I'm running under Linux 5.18.8.

curquiza · 2022-07-05T13:35:03Z

@Kerollmops could we catch error 5 AND 28 in this case to return this custom error?

Kerollmops · 2022-07-05T15:01:24Z

Note that for the same os error 5, both systems return a different text, the Tamo one says Input/Output error when the Nico one says I/O error. However, it shouldn't be an issue if we are able to directly catch the io::Error raw number.

irevoire · 2022-07-05T17:33:46Z

Lol, I wanted to reproduce the issue for @Kerollmops. I did the EXACT same thing and it throwed another error;

{
  "details": {
    "indexedDocuments": 0,
    "receivedDocuments": 10271
  },
  "duration": "PT9.279810746S",
  "enqueuedAt": "2022-07-05T17:30:30.714754378Z",
  "error": {
    "code": "internal",
    "link": "https://docs.meilisearch.com/errors#internal",
    "message": "No space left on device (os error 28)",
    "type": "internal"
  },
  "finishedAt": "2022-07-05T17:30:40.009485687Z",
  "indexUid": "mieli",
  "startedAt": "2022-07-05T17:30:30.729674941Z",
  "status": "failed",
  "type": "documentAdditionOrUpdate",
  "uid": 1
}

And here is what we get from the system;

    Err(
        Milli(
            IoError(
                Os {
                    code: 28,
                    kind: StorageFull,
                    message: "No space left on device",
                },
            ),
        ),
    )

I then redid the same thing and got the first error again;

{
  "details": {
    "indexedDocuments": 0,
    "receivedDocuments": 19547
  },
  "duration": "PT11.699438861S",
  "enqueuedAt": "2022-07-05T17:32:36.427322701Z",
  "error": {
    "code": "internal",
    "link": "https://docs.meilisearch.com/errors#internal",
    "message": "An internal error has occurred. `Input/output error (os error 5)`.",
    "type": "internal"
  },
  "finishedAt": "2022-07-05T17:32:48.14102773Z",
  "indexUid": "mieli",
  "startedAt": "2022-07-05T17:32:36.441588869Z",
  "status": "failed",
  "type": "documentAdditionOrUpdate",
  "uid": 1
}

    Err(
        Internal(
            Io(
                Os {
                    code: 5,
                    kind: Uncategorized,
                    message: "Input/output error",
                },
            ),
        ),
    )

irevoire · 2022-07-05T17:37:46Z

OK SO BIG NEWS, it's worse than I thought.

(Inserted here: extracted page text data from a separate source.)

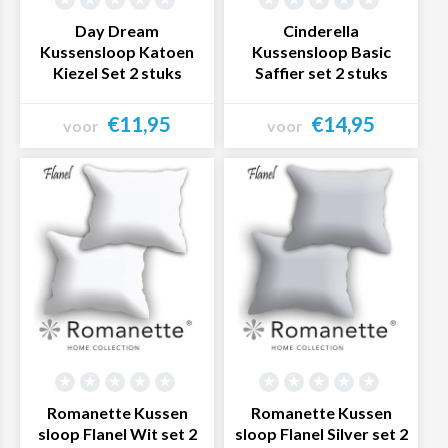
Day Dream
Cinderella
Kussensloop Katoen
Kussensloop Basic
Kiezel Set 2 stuks
Saffier set 2 stuks
€11,95
€14,95
voor
voor
Bekijk product
Bekijk product
Romanette Kussen
Romanette Kussen
sloop Flanel Wit set 2
sloop Flanel Silver set 2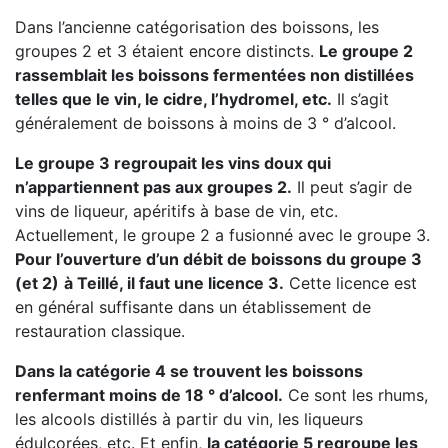
Dans l’ancienne catégorisation des boissons, les
groupes 2 et 3 étaient encore distincts.
Le groupe 2
rassemblait les boissons fermentées non distillées
telles que le vin, le cidre, l’hydromel, etc.
Il s’agit
généralement de boissons à moins de 3 ° d’alcool.
Le groupe 3 regroupait les vins doux qui
n’appartiennent pas aux groupes 2.
Il peut s’agir de
vins de liqueur, apéritifs à base de vin, etc.
Actuellement, le groupe 2 a fusionné avec le groupe 3.
Pour l’ouverture d’un débit de boissons du groupe 3
(et 2)
à Teillé, il faut une licence 3.
Cette licence est
en général suffisante dans un établissement de
restauration classique.
Dans la catégorie 4 se trouvent les boissons
renfermant moins de 18 ° d’alcool.
Ce sont les rhums,
les alcools distillés à partir du vin, les liqueurs
édulcorées, etc. Et enfin,
la catégorie 5 regroupe les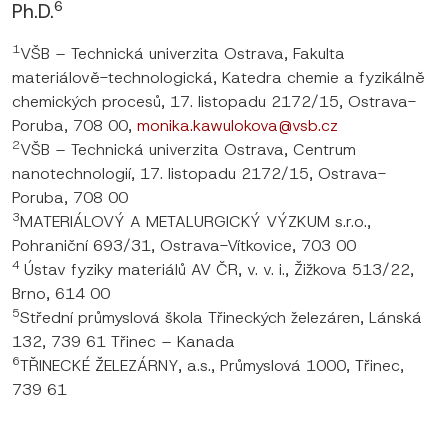
6
Ph.D.
1
VŠB – Technická univerzita Ostrava, Fakulta
materiálově-technologická, Katedra chemie a fyzikálně
chemických procesů, 17. listopadu 2172/15, Ostrava-
Poruba, 708 00,
monika.kawulokova@vsb.cz
2
VŠB – Technická univerzita Ostrava, Centrum
nanotechnologií, 17. listopadu 2172/15, Ostrava-
Poruba, 708 00
3
MATERIÁLOVÝ A METALURGICKÝ VÝZKUM s.r.o.,
Pohraniční 693/31, Ostrava-Vítkovice, 703 00
4
Ústav fyziky materiálů AV ČR, v. v. i., Žižkova 513/22,
Brno, 614 00
5
Střední průmyslová škola Třineckých železáren, Lánská
132, 739 61 Třinec – Kanada
6
TŘINECKÉ ŽELEZÁRNY, a.s., Průmyslová 1000, Třinec,
739 61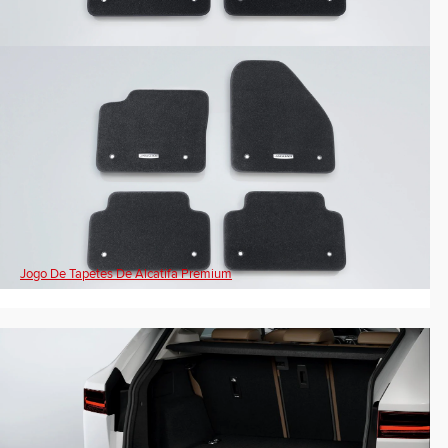
Jogo De Tapetes De Alcatifa Premium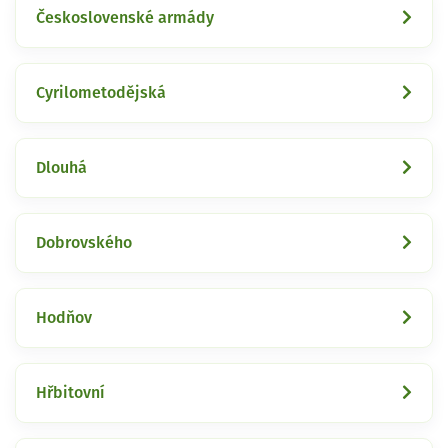
Československé armády
Cyrilometodějská
Dlouhá
Dobrovského
Hodňov
Hřbitovní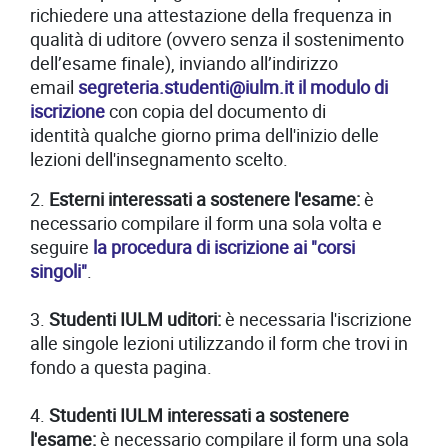
richiedere una attestazione della frequenza in
qualità di uditore (ovvero senza il sostenimento
dell’esame finale), inviando all’indirizzo
email
segreteria.studenti@iulm.it
il modulo di
iscrizione
con copia del documento di
identità qualche giorno prima dell'inizio delle
lezioni dell'insegnamento scelto.
2.
Esterni interessati a sostenere l'esame:
è
necessario compilare il form una sola volta e
seguire
la procedura di iscrizione ai "corsi
singoli"
.
3.
Studenti IULM uditori:
è necessaria l'iscrizione
alle singole lezioni utilizzando il form che trovi in
fondo a questa pagina.
4.
Studenti IULM interessati a sostenere
l'esame:
è necessario compilare il form una sola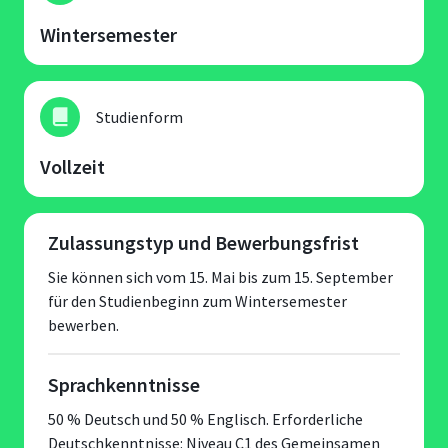
Wintersemester
Studienform
Vollzeit
Zulassungstyp und Bewerbungsfrist
Sie können sich vom 15. Mai bis zum 15. September
für den Studienbeginn zum Wintersemester
bewerben.
Sprachkenntnisse
50 % Deutsch und 50 % Englisch. Erforderliche
Deutschkenntnisse: Niveau C1 des Gemeinsamen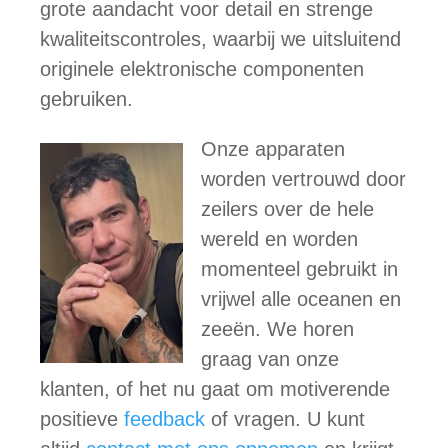
grote aandacht voor detail en strenge
kwaliteitscontroles, waarbij we uitsluitend
originele elektronische componenten
gebruiken.
Onze apparaten
worden vertrouwd door
zeilers over de hele
wereld en worden
momenteel gebruikt in
vrijwel alle oceanen en
zeeën. We horen
graag van onze
klanten, of het nu gaat om motiverende
positieve
feedback
of vragen. U kunt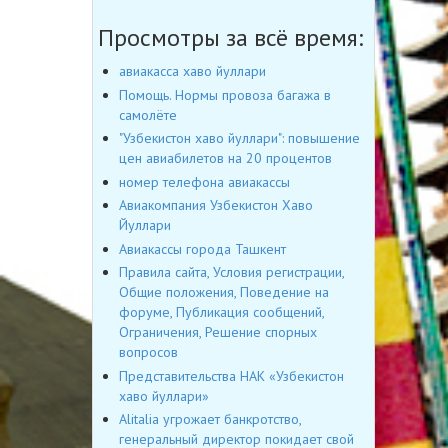
Просмотры за всё время:
авиакасса хаво йуллари
Помощь. Нормы провоза багажа в
самолёте
"Узбекистон хаво йуллари": повышение
цен авиабилетов на 20 процентов
номер телефона авиакассы
Авиакомпания Узбекистон Хаво
Йуллари
Авиакассы города Ташкент
Правила сайта, Условия регистрации,
Общие положения, Поведение на
форуме, Публикация сообщений,
Ограничения, Решение спорных
вопросов
Представительства НАК «Узбекистон
хаво йуллари»
Alitalia угрожает банкротство,
генеральный директор покидает свой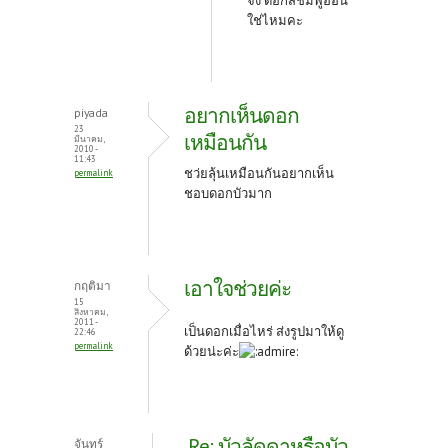
จัง ดอกสีชมพูอ่อน
ใช่ไหมคะ
อยากเห็นดอก
piyada
23
เหมือนกัน
มีนาคม,
2010 -
11:43
ชว่ยลุ้นเหมือนกันอยากเห็น
permalink
ชอบดอกบัวมาก
เอาใจช่วยค่ะ
กฤติมา
15
สิงหาคม,
2011 -
เป็นดอกเมื่อไหร่ ส่งรูปมาให้ดู
22:46
permalink
ด้วยน่ะค่ะ
Re: บัวลัดดาหรือบัว
จันทร์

It's actually reproducible but I have NO IDEA how we could understand what makes the first or second error to be thrown.
What I know is that, if I index the movies.json datasets first and then the nested_movies.json I get os error 28.
But if I index the nested_movies.json and then the movies.json then I get the os error 5.

mmachatschek · 2022-07-13T06:43:56Z

gmourier Yes, totally, and it is already a problem. We display the space used in the volume, and the value does not seem accurate. We need to investigate more, but I think this should be a separate GitHub issue.

@nicolasvienot is it possible that the system you were testing had many incremental updates (huge /tasks backlog) to the index? I'm running into the same issue, were my index should be just a few MB big but the task queue is cluttered with old processed tasks (hitting the /tasks route will also kill my process because the size is too big) as we currently have many small updates to the index.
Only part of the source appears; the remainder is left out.